EVANSVILLE, Ind. (WEHT)- Face masks becoming the new norm as Indiana, Kentucky and Illinois move to open up businesses and governors ask people to cover their faces. But what do you do when a customer refuses to wear one?
An incident in one Michigan store when the clerk asked a man to put on a mask. He turned, walked to her, and wiped his face on her shirt. That man was later arrested.
So can Tri-State stores legally refuse service to customers who don’t wear masks?
“Protecting your fellow Americans by wearing a face-covering in public is a collective act of patriotism,” Governor JB Pritzker explains.
That’s the plea Illinois Governor JB Pritzker made in his Wednesday address to the state saying covering your face can save lives in the state.
“At this time face coverings are required in public situations where social distance cannot be maintained and that applies only to those that are medically able to wear a mask,” Pritzker continues.
Social situations that could mean going to the grocery store. Chains like Schnucks, Menards, and Costco have asked customers to wear masks while they shop.
But does a store have the legal right to enforce this and refuse service to someone for not? Local attorney Jonathan Danks says, in his expert opinion, yes.
“As a business owner you have a general right to conduct your business as you see fit,” Danks says.

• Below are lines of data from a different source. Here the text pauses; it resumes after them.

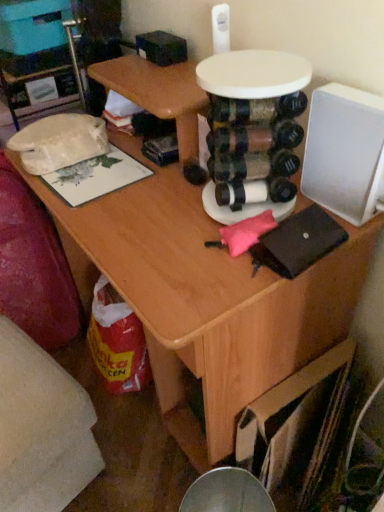 Question: From their relative heights in the image, would you say white fabric swivel chair at lower left is taller or shorter than white plastic round table at center?

Choices:
 (A) tall
 (B) short

Answer: (A)

Question: Which is correct: white fabric swivel chair at lower left is inside white plastic round table at center, or outside of it?

Choices:
 (A) outside
 (B) inside

Answer: (A)

Question: Would you say white fabric swivel chair at lower left is to the left or to the right of white plastic round table at center in the picture?

Choices:
 (A) left
 (B) right

Answer: (A)

Question: In terms of width, does white plastic round table at center look wider or thinner when compared to white fabric swivel chair at lower left?

Choices:
 (A) wide
 (B) thin

Answer: (B)

Question: Considering the positions of white plastic round table at center and white fabric swivel chair at lower left in the image, is white plastic round table at center bigger or smaller than white fabric swivel chair at lower left?

Choices:
 (A) big
 (B) small

Answer: (B)

Question: Is point (238, 79) positioned closer to the camera than point (28, 325)?

Choices:
 (A) closer
 (B) farther

Answer: (A)

Question: Considering the positions of white plastic round table at center and white fabric swivel chair at lower left in the image, is white plastic round table at center taller or shorter than white fabric swivel chair at lower left?

Choices:
 (A) short
 (B) tall

Answer: (A) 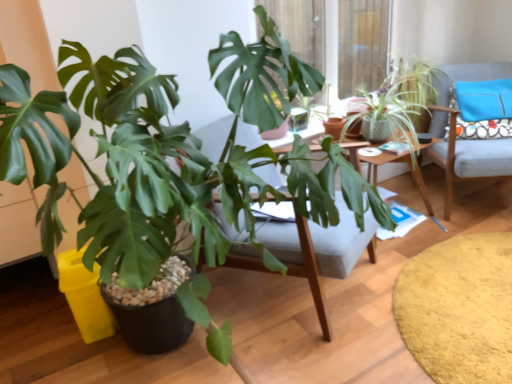 Image resolution: width=512 pixels, height=384 pixels. What are the coordinates of `blue fabric pillow at upper right` in the screenshot? It's located at 484,99.

Where is `wooden desk at center`? This screenshot has height=384, width=512. wooden desk at center is located at coordinates (390, 162).

Identify the location of light gray fabric chair at right. This screenshot has height=384, width=512. (466, 140).

Locate an element on the screen. green textured plant at upper right, the second houseplant from the front is located at coordinates (402, 97).

How much distance is there between soft yellow rug at lower right and wooden desk at center?

soft yellow rug at lower right and wooden desk at center are 65.20 centimeters apart.

Considering the relative sizes of soft yellow rug at lower right and wooden desk at center in the image provided, is soft yellow rug at lower right bigger than wooden desk at center?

But he says this doesn’t apply in every situation, “Indiana has a bill of rights which specifically list different classes of people that you can’t discriminate.”

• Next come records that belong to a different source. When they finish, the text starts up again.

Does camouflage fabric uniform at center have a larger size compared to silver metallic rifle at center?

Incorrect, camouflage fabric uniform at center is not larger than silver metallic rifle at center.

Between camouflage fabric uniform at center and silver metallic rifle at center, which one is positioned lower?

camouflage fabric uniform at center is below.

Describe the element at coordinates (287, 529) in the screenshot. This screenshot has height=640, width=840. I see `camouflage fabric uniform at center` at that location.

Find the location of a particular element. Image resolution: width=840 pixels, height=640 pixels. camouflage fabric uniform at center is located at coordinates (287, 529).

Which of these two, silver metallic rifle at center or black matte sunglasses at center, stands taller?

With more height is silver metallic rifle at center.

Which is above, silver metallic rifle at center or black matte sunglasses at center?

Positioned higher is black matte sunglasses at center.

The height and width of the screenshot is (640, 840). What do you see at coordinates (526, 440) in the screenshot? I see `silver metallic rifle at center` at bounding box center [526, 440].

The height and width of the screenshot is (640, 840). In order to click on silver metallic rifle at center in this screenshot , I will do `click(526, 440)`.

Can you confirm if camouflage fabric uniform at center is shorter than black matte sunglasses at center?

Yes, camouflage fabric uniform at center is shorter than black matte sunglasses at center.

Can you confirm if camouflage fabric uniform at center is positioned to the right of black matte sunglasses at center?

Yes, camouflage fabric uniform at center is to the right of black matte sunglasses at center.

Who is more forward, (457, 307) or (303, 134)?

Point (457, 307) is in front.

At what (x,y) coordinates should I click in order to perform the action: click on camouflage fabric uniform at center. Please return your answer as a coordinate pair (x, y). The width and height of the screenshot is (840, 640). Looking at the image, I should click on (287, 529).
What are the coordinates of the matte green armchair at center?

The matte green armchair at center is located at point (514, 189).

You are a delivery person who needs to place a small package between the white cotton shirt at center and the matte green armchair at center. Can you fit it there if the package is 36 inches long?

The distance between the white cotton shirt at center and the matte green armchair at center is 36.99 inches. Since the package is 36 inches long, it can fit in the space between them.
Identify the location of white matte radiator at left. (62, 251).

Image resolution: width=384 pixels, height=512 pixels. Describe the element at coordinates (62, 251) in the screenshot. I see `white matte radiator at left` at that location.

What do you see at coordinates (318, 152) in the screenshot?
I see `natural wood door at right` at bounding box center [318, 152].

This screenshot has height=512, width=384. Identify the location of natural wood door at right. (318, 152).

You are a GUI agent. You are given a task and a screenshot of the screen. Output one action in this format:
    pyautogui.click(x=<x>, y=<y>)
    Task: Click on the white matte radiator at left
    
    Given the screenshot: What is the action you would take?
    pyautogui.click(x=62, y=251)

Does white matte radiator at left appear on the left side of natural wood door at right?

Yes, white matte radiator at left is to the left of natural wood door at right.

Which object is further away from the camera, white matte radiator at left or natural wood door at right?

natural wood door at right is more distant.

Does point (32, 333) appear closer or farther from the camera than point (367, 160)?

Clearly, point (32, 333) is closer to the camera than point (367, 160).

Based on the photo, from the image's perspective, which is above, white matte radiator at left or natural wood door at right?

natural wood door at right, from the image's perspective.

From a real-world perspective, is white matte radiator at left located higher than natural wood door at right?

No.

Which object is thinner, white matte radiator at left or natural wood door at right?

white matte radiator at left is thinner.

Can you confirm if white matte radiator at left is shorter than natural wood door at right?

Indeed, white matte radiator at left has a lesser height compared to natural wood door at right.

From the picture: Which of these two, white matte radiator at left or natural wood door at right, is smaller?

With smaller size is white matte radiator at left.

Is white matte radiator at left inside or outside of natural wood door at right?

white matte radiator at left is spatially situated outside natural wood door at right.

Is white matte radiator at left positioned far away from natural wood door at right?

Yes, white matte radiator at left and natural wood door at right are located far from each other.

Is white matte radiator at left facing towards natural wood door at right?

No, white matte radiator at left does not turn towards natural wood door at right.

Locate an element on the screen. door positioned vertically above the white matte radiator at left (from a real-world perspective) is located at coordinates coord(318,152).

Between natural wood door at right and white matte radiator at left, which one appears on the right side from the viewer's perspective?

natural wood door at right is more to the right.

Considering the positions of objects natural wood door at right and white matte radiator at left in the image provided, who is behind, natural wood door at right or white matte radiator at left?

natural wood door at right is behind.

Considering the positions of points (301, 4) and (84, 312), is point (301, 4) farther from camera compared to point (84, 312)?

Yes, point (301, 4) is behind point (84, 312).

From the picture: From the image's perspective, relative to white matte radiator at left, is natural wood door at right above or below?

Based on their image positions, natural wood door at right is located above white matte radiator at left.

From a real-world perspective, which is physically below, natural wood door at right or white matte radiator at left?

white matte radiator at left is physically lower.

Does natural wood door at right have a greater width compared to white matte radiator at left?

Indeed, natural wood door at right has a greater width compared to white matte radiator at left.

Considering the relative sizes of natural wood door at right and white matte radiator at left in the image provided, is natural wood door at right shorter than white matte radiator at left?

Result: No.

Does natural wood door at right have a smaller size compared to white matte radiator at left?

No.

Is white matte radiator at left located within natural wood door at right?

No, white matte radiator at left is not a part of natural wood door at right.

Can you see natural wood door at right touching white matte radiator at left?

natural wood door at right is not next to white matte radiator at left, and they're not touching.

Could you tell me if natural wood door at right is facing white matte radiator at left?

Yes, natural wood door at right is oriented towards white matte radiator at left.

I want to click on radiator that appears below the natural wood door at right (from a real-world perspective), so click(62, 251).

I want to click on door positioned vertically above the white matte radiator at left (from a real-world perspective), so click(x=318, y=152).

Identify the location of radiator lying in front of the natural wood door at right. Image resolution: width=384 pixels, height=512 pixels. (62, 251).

That’s gender- race and religion.
The request for face coverings expands much farther than just the big chain stores. Gehlhausen in Evansville is also asking customers to wear a mask or some sort of face covering and practice social distancing that way they keep fellow customers in the staff safe.
Indiana Governor Eric Holcomb and Kentucky Governor Andy Beshear have not required people to wear masks in public. But would they be allowed to?
“Once there’s an emergency declaration it really opens up a lot of broad powers for the executive branch of the government. In this case the governor’s office. And so I believe that the governor would have that power, it’s probably more of a political question on whether he would decide to do it or not,” Danks explains.